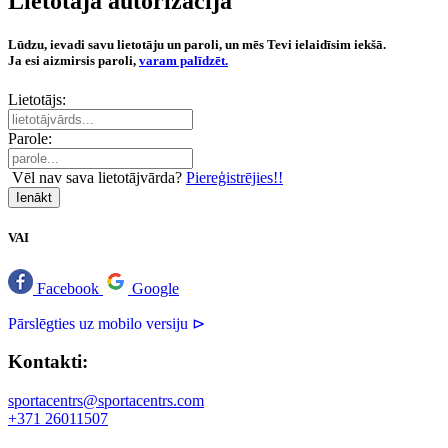
Lietotāja autorizācija
Lūdzu, ievadi savu lietotāju un paroli, un mēs Tevi ielaidīsim iekšā.
Ja esi aizmirsis paroli,
varam palīdzēt.
Lietotājs:
Parole:
Vēl nav sava lietotājvārda?
Piereģistrējies!!
Ienākt
VAI
Facebook
Google
Pārslēgties uz mobilo versiju ⊳
Kontakti:
sportacentrs@sportacentrs.com
+371 26011507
^^^^^^^^
▶ **PROBLEM STATEMENT**
Print the data above in full and exactly as it appears, skipping the pictures.

▶ **OUTPUT BELOW**
Lietotāja autorizācija
Lūdzu, ievadi savu lietotāju un paroli, un mēs Tevi ielaidīsim iekšā.
Ja esi aizmirsis paroli,
varam palīdzēt.
Lietotājs:
Parole:
Vēl nav sava lietotājvārda?
Piereģistrējies!!
Ienākt
VAI
Facebook
Google
Pārslēgties uz mobilo versiju ⊳
Kontakti:
sportacentrs@sportacentrs.com
+371 26011507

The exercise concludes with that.